Showdown by Ted Dekker

Not for the faint of heart. Showdown makes a point and it does so well and at times in a graphic manner. Still, the best part of any Dekker novel is the intertwining of the message with the plot in a gripping manner. You can never extract the message from the plot, because the plot would die. And yet, you never quite reach the point of feeling “preached at”. Dekker does a fabulous job of making this story sufficiently allegorical to subdue the message without going overboard in the allegory.

Showdown takes place in a small town named Paradise in a Colorado valley. Paradise lies beneath a hidden and mysterious monastery. When a mysterious “Preacher” enters town with a message from God, things go from sleepy and quiet to insane in a matter of hours. Meanwhile, back at the monastery, a David Abraham leads a group of teachers who have been raising thirty-seven children. These children are being raised outside of the “wicked” influences of society in an experiment on human nature. Unfortunately, a rebellion is brewing amongst the ranks of the children. The crucible for these children and the town of Paradise is coming sooner than anyone expects. What is the place of “love” in religion and life?

Showdown lends itself to the gory in the first several chapters. After that, it tends toward unpleasant but not gross. Every character in the town of Paradise has a sin nature. One complaint is that a deacon runs the town saloon and the characters are introduced as they sit around the bar drinking. They are all church-going people. Another problem is the use of the name of God. Dekker uses the title of God in several ways that are questionable at best. There is no need for a Christian writer to write in that manner.

Overall, this isn’t his best book, but certainly better than the vast majority of Christian fiction writers. Well worth reading.

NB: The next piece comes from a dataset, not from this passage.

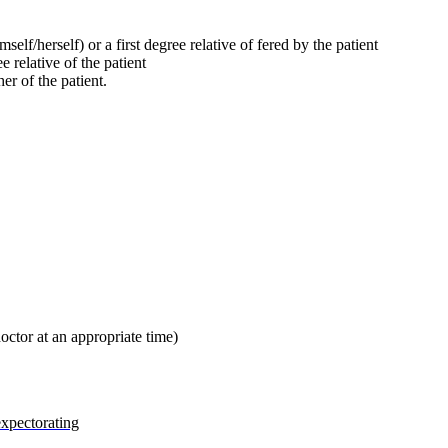
mself/herself) or a first degree relative of fered by the patient
e relative of the patient
her of the patient.
octor at an appropriate time)
expectorating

Oh, and as a teaser: several elements from the Circle Trilogy show up in this book.


2 thoughts on “Showdown by Ted Dekker

  1. A Deacon owning a bar, and several church members drinking at it, while not the best Christian testimony, made sense to me within the context of the story. He seemed to be making a point that for many Christians, there is a huge divide between their religous and secular life, that without love, Divine unconditional Agape, Christians are just acting a character in Church and behaving like the world outside it. And what specific examples are there of him misusing the title of God? Can you cite them from the book?

  2. Uhh, as I read the book in ’05, no I can’t cite anything off the top of my head. Sorry.

    I personally think that Dekker tries to hard to be allegorical without offending the world. The end result is a story that is almost good as a story and almost good as an allegory, but utterly fails at both. He should choose one or the other. Not both.